When a debtor files for Chapter 7 or Chapter 13 bankruptcy, a bankruptcy trustee is appointed to oversee the case. Many debtors who file for bankruptcy without an attorney, mistakenly believe that the bankruptcy trustee is there to protect them from the creditors when in fact the bankruptcy trustee’s main responsibility is to collect money from debtor’s assets and use them to pay creditors as required by the bankruptcy laws. In other words, the bankruptcy trustee is looking out for the creditors’ interests.
Although the bankruptcy trustee is not the enemy of debtors, they will act against any debtor that does not follow bankruptcy law even if it’s because the debtor doesn’t know the law. During a Chapter 13 bankruptcy, the bankruptcy trustee reviews the proposed repayment plan to make sure that it follows the law and he/she is also the person that collects monthly payments from the debtor and distributes them to creditors, according to the Chapter 13 bankruptcy plan. In a Chapter 7 bankruptcy, the bankruptcy trustee will collect and liquidate the debtor’s assets and distribute the money to creditors. It is the job of the bankruptcy trustee to make sure that the creditors get their fair share of the debtor’s money.
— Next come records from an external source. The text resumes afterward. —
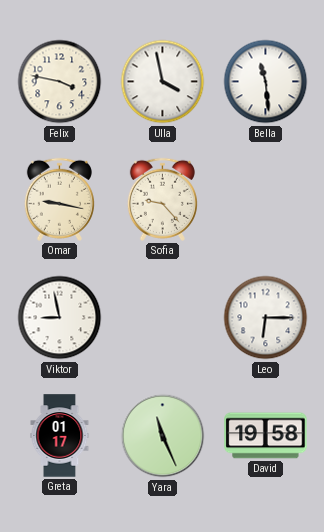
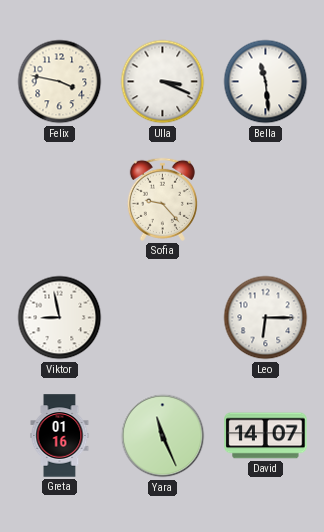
Ulla: 3:58 -> 3:19
Omar: 9:17 -> none
Greta: 01:17 -> 01:16
David: 19:58 -> 14:07
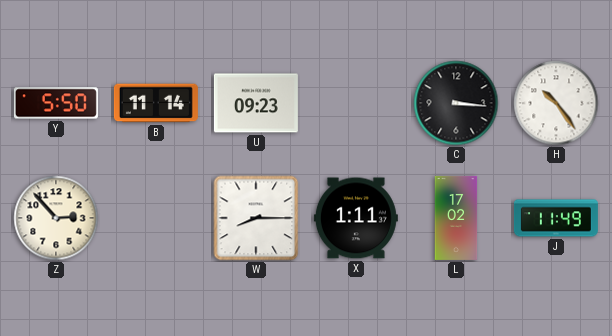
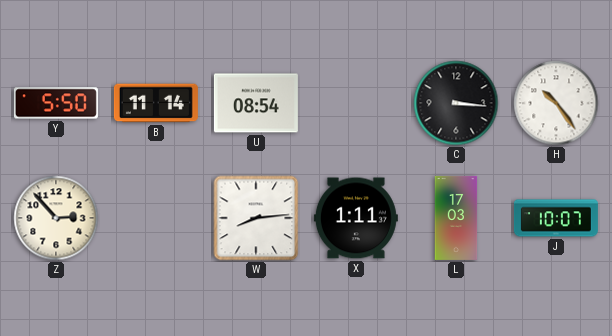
U: 09:23 -> 08:54
W: 8:15 -> 8:14
L: 17:02 -> 17:03
J: 11:49 -> 10:07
Many debtors who file for bankruptcy without the help of an attorney don’t know all of the important intricacies of bankruptcy law and become vulnerable when the bankruptcy trustee and creditors seize their assets or bring complaints against the debtor. This is why it’s worth the investment to work with an experienced attorney who can look out for the debtor’s interest while the bankruptcy trustee looks out for the interest of creditors.